== SOURCE DATA

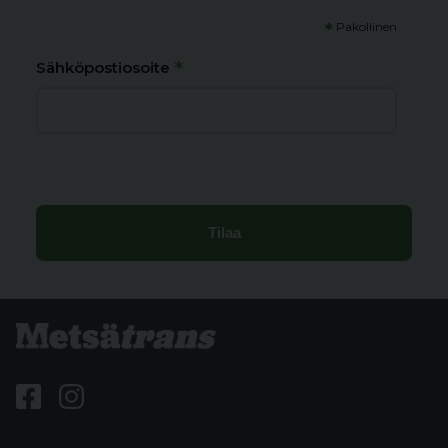
*
Pakollinen
*
Sähköpostiosoite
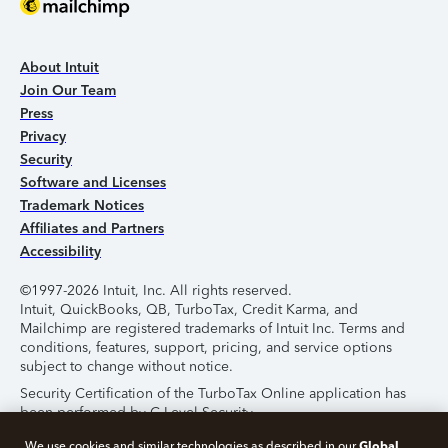
About Intuit
Join Our Team
Press
Privacy
Security
Software and Licenses
Trademark Notices
Affiliates and Partners
Accessibility
©1997-2026 Intuit, Inc. All rights reserved.
Intuit, QuickBooks, QB, TurboTax, Credit Karma, and
Mailchimp are registered trademarks of Intuit Inc. Terms and
conditions, features, support, pricing, and service options
subject to change without notice.
Security Certification of the TurboTax Online application has
been performed by C-Level Security.
By accessing and using this page you agree to the
Terms of
Global
We use cookies and similar technologies as described in our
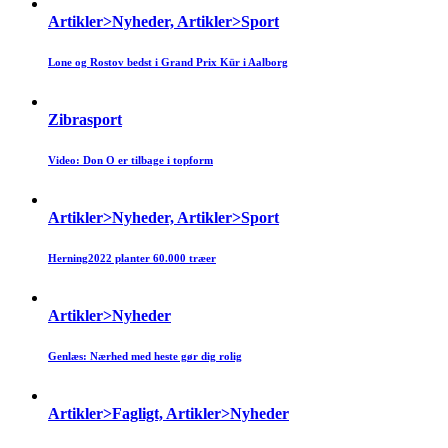
Artikler>Nyheder, Artikler>Sport
Lone og Rostov bedst i Grand Prix Kür i Aalborg
Zibrasport
Video: Don O er tilbage i topform
Artikler>Nyheder, Artikler>Sport
Herning2022 planter 60.000 træer
Artikler>Nyheder
Genlæs: Nærhed med heste gør dig rolig
Artikler>Fagligt, Artikler>Nyheder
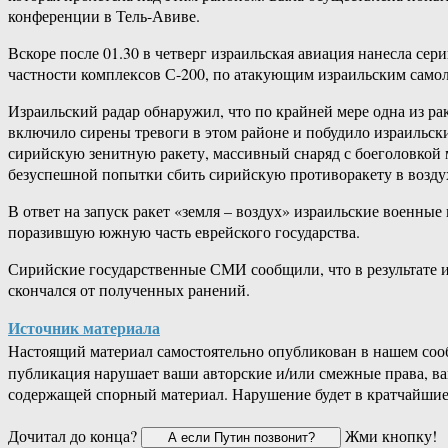
конференции в Тель-Авиве.
Вскоре после 01.30 в четверг израильская авиация нанесла се
частности комплексов С-200, по атакующим израильским сам
Израильский радар обнаружил, что по крайней мере одна из ра
включило сирены тревоги в этом районе и побудило израильс
сирийскую зенитную ракету, массивный снаряд с боеголовкой м
безуспешной попытки сбить сирийскую противоракету в возду
В ответ на запуск ракет «земля – воздух» израильские военные
поразившую южную часть еврейского государства.
Сирийские государственные СМИ сообщили, что в результате 
скончался от полученных ранений.
Источник материала
Настоящий материал самостоятельно опубликован в нашем соо
публикация нарушает ваши авторские и/или смежные права, в
содержащей спорный материал. Нарушение будет в кратчайшие
Дочитал до конца?
Жми кнопку!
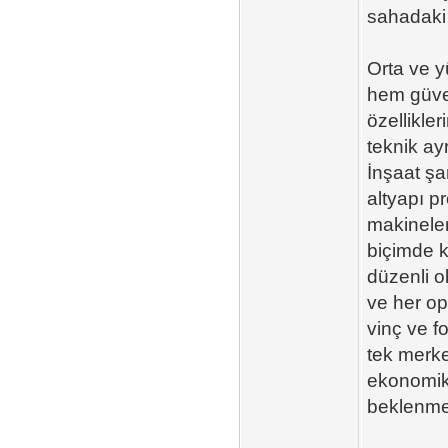
sahadaki 
Orta ve y
hem güven
özellikle
teknik ay
İnşaat şan
altyapı p
makineler
biçimde k
düzenli o
ve her op
vinç ve fo
tek merke
ekonomik 
beklenme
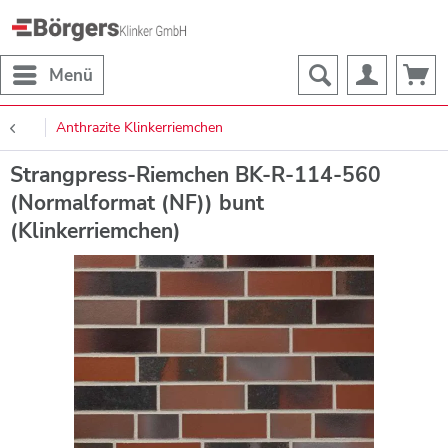
Menü
Anthrazite Klinkerriemchen
Strangpress-Riemchen BK-R-114-560
(Normalformat (NF)) bunt
(Klinkerriemchen)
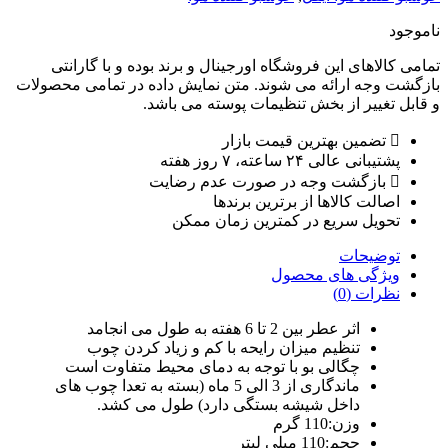
ناموجود
تمامی کالاهای این فروشگاه اورجینال و برند بوده و با گارانتی
بازگشت وجه ارائه می شوند. متن نمایش داده در تمامی محصولات
و قابل تغییر از بخش تنظیمات پوسته می باشد.
تضمین بهترین قیمت بازار
پشتیبانی عالی ۲۴ ساعته، ۷ روز هفته
بازگشت وجه در صورت عدم رضایت
اصالت کالاها از برترین برندها
تحویل سریع در کمترین زمان ممکن
توضیحات
ویژگی های محصول
نظرات (0)
اثر عطر بین 2 تا 6 هفته به طول می انجامد
تنظیم میزان رایحه با کم و زیاد کردن چوب
چگالی بو با توجه به دمای محیط متفاوت است
ماندگاری از 3 الی 5 ماه (بسته به تعدا چوب های
داخل شیشه بستگی دارد) طول می کشد.
وزن:
110 گرم
حجم:
110 میلی لیتر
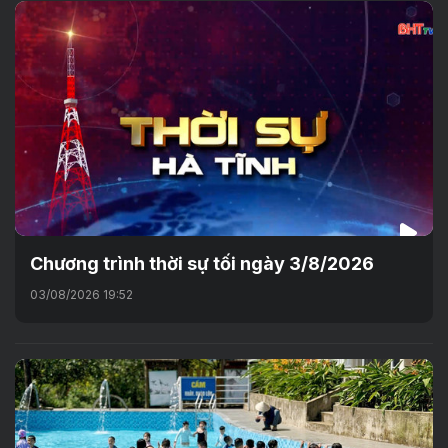
Chương trình thời sự tối ngày 3/8/2026
03/08/2026 19:52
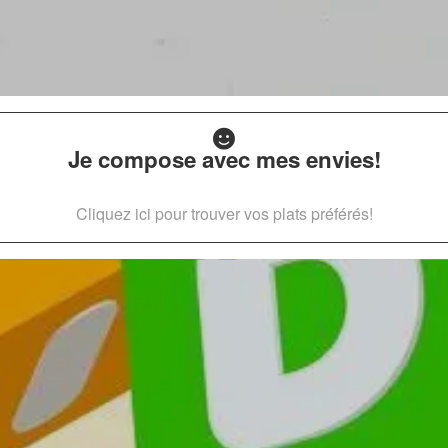
Je compose avec mes envies!
Cliquez ici pour trouver vos plats préférés!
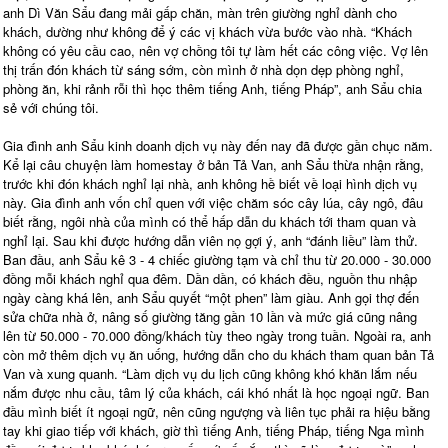
anh Dì Văn Sẩu đang mải gấp chăn, màn trên giường nghỉ dành cho
khách, dường như không để ý các vị khách vừa bước vào nhà. “Khách
không có yêu cầu cao, nên vợ chồng tôi tự làm hết các công việc. Vợ lên
thị trấn đón khách từ sáng sớm, còn mình ở nhà dọn dẹp phòng nghỉ,
phòng ăn, khi rảnh rỗi thì học thêm tiếng Anh, tiếng Pháp”, anh Sẩu chia
sẻ với chúng tôi.
Gia đình anh Sẩu kinh doanh dịch vụ này đến nay đã được gần chục năm.
Kể lại câu chuyện làm homestay ở bản Tả Van, anh Sẩu thừa nhận rằng,
trước khi đón khách nghỉ lại nhà, anh không hề biết về loại hình dịch vụ
này. Gia đình anh vốn chỉ quen với việc chăm sóc cây lúa, cây ngô, đâu
biết rằng, ngôi nhà của mình có thể hấp dẫn du khách tới tham quan và
nghỉ lại. Sau khi được hướng dẫn viên nọ gợi ý, anh “đánh liều” làm thử.
Ban đầu, anh Sẩu kê 3 - 4 chiếc giường tạm và chỉ thu từ 20.000 - 30.000
đồng mỗi khách nghỉ qua đêm. Dần dần, có khách đều, nguồn thu nhập
ngày càng khá lên, anh Sẩu quyết “một phen” làm giàu. Anh gọi thợ đến
sửa chữa nhà ở, nâng số giường tăng gần 10 lần và mức giá cũng nâng
lên từ 50.000 - 70.000 đồng/khách tùy theo ngày trong tuần. Ngoài ra, anh
còn mở thêm dịch vụ ăn uống, hướng dẫn cho du khách tham quan bản Tả
Van và xung quanh. “Làm dịch vụ du lịch cũng không khó khăn lắm nếu
nắm được nhu cầu, tâm lý của khách, cái khó nhất là học ngoại ngữ. Ban
đầu mình biết ít ngoại ngữ, nên cũng ngượng và liên tục phải ra hiệu bằng
tay khi giao tiếp với khách, giờ thì tiếng Anh, tiếng Pháp, tiếng Nga mình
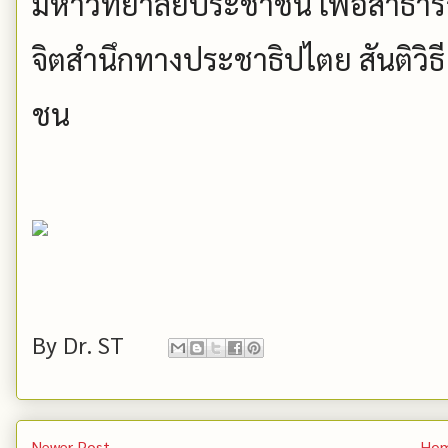
มหาวิทยาลัยประชาชน เพื่อสาธา
จิตสำนึกทางประชาธิปไตย สันติวิ
ชน
By
Dr. ST
Newer Post
Ho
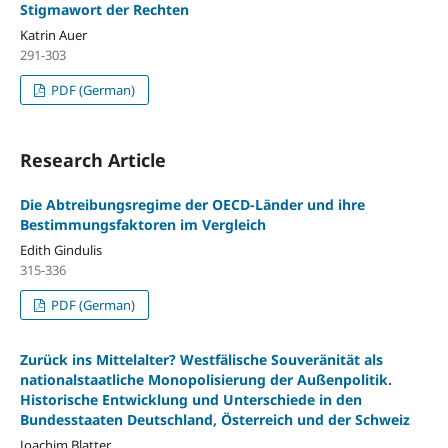
Stigmawort der Rechten
Katrin Auer
291-303
PDF (German)
Research Article
Die Abtreibungsregime der OECD-Länder und ihre
Bestimmungsfaktoren im Vergleich
Edith Gindulis
315-336
PDF (German)
Zurück ins Mittelalter? Westfälische Souveränität als
nationalstaatliche Monopolisierung der Außenpolitik.
Historische Entwicklung und Unterschiede in den
Bundesstaaten Deutschland, Österreich und der Schweiz
Joachim Blatter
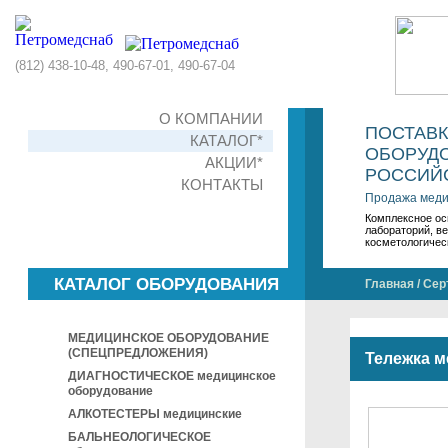
(812) 438-10-48, 490-67-01, 490-67-04
О КОМПАНИИ
ПОСТАВ
КАТАЛОГ*
ОБОРУДО
АКЦИИ*
РОССИЙС
КОНТАКТЫ
Продажа меди
Комплексное ос
лабораторий, в
косметологичес
КАТАЛОГ ОБОРУДОВАНИЯ
Главная
/
Сер
МЕДИЦИНСКОЕ ОБОРУДОВАНИЕ
(СПЕЦПРЕДЛОЖЕНИЯ)
Тележка м
ДИАГНОСТИЧЕСКОЕ медицинское
оборудование
АЛКОТЕСТЕРЫ медицинские
БАЛЬНЕОЛОГИЧЕСКОЕ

====

> [TRY IT]: In the listing above, find the line with "включило сирены тревоги" and the line with "تضمین بهترین قیمت بازار". Set down both and every line between them, minus the pictures.

> [ANSWER TO THIS TASK]:
включило сирены тревоги в этом районе и побудило израильс
сирийскую зенитную ракету, массивный снаряд с боеголовкой м
безуспешной попытки сбить сирийскую противоракету в возду
В ответ на запуск ракет «земля – воздух» израильские военные
поразившую южную часть еврейского государства.
Сирийские государственные СМИ сообщили, что в результате 
скончался от полученных ранений.
Источник материала
Настоящий материал самостоятельно опубликован в нашем соо
публикация нарушает ваши авторские и/или смежные права, в
содержащей спорный материал. Нарушение будет в кратчайшие
Дочитал до конца?
Жми кнопку!
sahadaki 
Orta ve y
hem güven
özellikle
teknik ay
İnşaat şan
altyapı p
makineler
biçimde k
düzenli o
ve her op
vinç ve fo
tek merke
ekonomik 
beklenme
Menü
Anthrazite Klinkerriemchen
Strangpress-Riemchen BK-R-114-560
(Normalformat (NF)) bunt
(Klinkerriemchen)
ناموجود
تمامی کالاهای این فروشگاه اورجینال و برند بوده و با گارانتی
بازگشت وجه ارائه می شوند. متن نمایش داده در تمامی محصولات
و قابل تغییر از بخش تنظیمات پوسته می باشد.
تضمین بهترین قیمت بازار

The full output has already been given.